Collected data entries
----
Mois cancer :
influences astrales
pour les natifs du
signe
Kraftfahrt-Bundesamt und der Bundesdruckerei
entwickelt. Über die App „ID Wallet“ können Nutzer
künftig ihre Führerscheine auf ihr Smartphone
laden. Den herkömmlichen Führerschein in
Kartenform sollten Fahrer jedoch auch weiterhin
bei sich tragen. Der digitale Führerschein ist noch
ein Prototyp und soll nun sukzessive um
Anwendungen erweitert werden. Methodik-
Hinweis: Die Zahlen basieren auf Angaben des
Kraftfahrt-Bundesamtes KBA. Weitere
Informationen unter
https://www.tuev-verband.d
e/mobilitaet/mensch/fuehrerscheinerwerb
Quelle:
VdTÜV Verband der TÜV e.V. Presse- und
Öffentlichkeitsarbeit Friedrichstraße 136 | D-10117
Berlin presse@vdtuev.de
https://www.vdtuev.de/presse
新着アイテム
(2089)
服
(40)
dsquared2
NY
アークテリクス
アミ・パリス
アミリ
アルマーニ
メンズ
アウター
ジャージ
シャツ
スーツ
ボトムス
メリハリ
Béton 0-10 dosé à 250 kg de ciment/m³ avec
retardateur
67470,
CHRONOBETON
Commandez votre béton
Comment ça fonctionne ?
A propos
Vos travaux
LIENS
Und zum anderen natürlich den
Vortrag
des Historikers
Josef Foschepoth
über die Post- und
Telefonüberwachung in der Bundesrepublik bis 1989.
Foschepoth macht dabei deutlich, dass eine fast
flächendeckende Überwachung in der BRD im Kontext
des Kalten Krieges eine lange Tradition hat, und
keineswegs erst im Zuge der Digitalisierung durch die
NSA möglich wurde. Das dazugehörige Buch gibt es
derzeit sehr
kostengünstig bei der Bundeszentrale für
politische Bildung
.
----
◆ What this task involves ◆
State the number of lines in the data that include the string "vdtuev", and add nothing else.

◆ Solved problem ◆
2